BEGIN Task material

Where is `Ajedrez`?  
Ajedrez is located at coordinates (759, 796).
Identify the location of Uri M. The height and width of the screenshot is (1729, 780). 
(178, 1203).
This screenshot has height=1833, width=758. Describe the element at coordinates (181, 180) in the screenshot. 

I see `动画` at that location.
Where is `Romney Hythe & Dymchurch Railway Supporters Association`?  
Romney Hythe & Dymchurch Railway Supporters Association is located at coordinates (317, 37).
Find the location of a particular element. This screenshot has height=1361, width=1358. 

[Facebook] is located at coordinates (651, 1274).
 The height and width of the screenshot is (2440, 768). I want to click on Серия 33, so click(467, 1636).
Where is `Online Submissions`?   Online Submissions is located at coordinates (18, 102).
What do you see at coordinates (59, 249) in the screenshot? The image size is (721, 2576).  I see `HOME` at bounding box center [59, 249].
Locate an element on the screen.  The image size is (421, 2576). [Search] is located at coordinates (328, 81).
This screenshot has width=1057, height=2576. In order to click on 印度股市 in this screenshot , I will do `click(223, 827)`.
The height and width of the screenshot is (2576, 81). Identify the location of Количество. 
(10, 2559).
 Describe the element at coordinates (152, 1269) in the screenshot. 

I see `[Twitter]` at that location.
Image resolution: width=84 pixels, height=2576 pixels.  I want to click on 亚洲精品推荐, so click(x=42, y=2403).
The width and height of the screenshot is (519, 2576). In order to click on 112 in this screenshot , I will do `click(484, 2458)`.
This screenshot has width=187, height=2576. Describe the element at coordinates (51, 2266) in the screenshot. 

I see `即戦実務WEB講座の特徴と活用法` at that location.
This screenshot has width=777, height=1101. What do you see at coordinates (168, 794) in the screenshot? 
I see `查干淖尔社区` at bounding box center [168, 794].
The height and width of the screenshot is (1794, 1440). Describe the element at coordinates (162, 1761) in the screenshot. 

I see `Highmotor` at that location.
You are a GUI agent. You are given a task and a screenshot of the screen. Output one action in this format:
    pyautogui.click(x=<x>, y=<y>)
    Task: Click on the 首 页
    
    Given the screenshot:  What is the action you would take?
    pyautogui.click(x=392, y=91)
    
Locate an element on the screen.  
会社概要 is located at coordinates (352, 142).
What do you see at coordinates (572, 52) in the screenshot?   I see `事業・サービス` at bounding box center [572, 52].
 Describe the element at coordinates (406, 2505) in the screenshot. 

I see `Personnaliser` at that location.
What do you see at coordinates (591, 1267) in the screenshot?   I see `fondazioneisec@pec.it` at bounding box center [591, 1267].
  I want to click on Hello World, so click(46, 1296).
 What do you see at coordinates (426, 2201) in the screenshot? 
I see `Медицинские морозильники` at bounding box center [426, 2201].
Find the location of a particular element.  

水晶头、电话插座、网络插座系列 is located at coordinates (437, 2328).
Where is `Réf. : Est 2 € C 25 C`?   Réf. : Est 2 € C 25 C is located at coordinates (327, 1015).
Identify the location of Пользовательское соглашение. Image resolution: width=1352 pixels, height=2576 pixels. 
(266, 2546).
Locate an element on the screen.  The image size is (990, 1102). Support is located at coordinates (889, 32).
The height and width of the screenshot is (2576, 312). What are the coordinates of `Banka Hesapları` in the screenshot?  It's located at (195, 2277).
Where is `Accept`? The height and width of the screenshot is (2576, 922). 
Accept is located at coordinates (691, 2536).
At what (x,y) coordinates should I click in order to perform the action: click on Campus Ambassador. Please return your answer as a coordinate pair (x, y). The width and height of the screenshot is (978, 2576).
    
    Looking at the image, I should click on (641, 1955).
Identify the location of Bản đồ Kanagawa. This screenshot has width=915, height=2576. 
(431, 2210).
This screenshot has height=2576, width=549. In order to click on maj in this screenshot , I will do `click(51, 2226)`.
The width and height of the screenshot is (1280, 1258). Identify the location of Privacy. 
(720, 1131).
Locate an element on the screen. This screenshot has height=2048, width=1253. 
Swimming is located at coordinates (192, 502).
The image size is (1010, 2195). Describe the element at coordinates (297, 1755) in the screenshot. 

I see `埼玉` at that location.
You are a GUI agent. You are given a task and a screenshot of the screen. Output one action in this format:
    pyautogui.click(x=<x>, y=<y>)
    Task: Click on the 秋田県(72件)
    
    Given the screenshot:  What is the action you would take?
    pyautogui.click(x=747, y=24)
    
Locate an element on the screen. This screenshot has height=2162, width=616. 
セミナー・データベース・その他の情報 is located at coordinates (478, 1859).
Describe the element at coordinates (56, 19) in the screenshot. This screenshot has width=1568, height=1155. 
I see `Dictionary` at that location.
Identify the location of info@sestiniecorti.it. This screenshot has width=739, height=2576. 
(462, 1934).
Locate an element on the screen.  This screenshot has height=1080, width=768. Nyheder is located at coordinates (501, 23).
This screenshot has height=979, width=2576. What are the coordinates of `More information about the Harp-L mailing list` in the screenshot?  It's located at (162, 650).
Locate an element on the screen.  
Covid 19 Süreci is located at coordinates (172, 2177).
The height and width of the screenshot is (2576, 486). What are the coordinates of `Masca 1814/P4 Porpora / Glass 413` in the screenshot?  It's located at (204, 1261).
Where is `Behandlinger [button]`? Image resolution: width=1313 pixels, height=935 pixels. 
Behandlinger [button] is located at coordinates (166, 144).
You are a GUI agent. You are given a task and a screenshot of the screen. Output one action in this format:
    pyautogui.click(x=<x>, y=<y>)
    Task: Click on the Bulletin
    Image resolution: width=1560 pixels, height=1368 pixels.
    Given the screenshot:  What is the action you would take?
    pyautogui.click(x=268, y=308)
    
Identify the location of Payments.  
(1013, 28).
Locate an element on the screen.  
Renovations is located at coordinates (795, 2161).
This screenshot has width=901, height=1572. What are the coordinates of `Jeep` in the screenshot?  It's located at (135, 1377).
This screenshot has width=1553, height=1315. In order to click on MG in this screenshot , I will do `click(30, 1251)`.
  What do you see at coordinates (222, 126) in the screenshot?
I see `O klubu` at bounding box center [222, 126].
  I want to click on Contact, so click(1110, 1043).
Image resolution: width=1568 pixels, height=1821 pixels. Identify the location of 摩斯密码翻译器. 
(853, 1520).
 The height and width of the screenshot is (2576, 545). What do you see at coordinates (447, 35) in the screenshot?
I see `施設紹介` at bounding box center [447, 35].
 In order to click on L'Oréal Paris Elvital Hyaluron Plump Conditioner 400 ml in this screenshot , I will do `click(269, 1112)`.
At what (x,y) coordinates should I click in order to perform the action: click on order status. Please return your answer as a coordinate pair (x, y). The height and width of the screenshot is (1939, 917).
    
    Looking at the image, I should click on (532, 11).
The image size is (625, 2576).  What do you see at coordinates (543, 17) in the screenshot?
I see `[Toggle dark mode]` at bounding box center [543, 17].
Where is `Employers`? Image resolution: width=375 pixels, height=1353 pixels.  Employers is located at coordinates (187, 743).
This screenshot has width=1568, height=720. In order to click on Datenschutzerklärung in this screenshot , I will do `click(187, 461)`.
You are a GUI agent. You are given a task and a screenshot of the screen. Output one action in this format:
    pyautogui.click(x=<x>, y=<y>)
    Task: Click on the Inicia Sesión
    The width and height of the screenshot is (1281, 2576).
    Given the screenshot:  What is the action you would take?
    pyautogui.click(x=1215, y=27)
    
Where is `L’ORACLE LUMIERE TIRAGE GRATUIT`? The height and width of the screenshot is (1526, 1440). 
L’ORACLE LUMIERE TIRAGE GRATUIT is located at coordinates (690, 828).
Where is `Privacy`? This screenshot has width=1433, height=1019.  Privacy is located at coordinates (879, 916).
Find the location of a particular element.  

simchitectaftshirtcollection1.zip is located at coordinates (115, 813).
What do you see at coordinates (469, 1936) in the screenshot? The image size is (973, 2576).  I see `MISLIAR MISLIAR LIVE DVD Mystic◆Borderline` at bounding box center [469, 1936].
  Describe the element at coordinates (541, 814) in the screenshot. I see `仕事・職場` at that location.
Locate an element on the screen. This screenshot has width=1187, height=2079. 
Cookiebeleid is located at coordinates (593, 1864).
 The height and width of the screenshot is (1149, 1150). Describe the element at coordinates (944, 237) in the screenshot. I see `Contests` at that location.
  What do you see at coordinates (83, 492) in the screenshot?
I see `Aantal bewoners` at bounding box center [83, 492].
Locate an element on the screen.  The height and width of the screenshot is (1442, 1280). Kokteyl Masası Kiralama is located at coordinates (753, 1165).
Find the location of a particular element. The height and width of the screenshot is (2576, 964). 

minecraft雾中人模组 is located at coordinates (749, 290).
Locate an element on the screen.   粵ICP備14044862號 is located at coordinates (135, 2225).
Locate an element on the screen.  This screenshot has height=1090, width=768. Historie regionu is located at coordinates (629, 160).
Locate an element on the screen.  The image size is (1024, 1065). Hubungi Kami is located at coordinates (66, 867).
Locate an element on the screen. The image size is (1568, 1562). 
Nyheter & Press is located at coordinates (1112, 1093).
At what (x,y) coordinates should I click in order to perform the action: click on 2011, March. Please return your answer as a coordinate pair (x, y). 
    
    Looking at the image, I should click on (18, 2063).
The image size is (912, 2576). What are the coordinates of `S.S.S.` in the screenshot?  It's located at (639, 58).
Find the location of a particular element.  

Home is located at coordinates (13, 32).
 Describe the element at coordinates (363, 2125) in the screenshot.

END Task material

Using the data above, reproduce exactly the lines from the line that contains "Task: Click on the 首 页" through the line that contains "What do you see at coordinates (572, 52)", including both.

    Task: Click on the 首 页
    
    Given the screenshot:  What is the action you would take?
    pyautogui.click(x=392, y=91)
    
Locate an element on the screen.  
会社概要 is located at coordinates (352, 142).
What do you see at coordinates (572, 52) in the screenshot?   I see `事業・サービス` at bounding box center [572, 52].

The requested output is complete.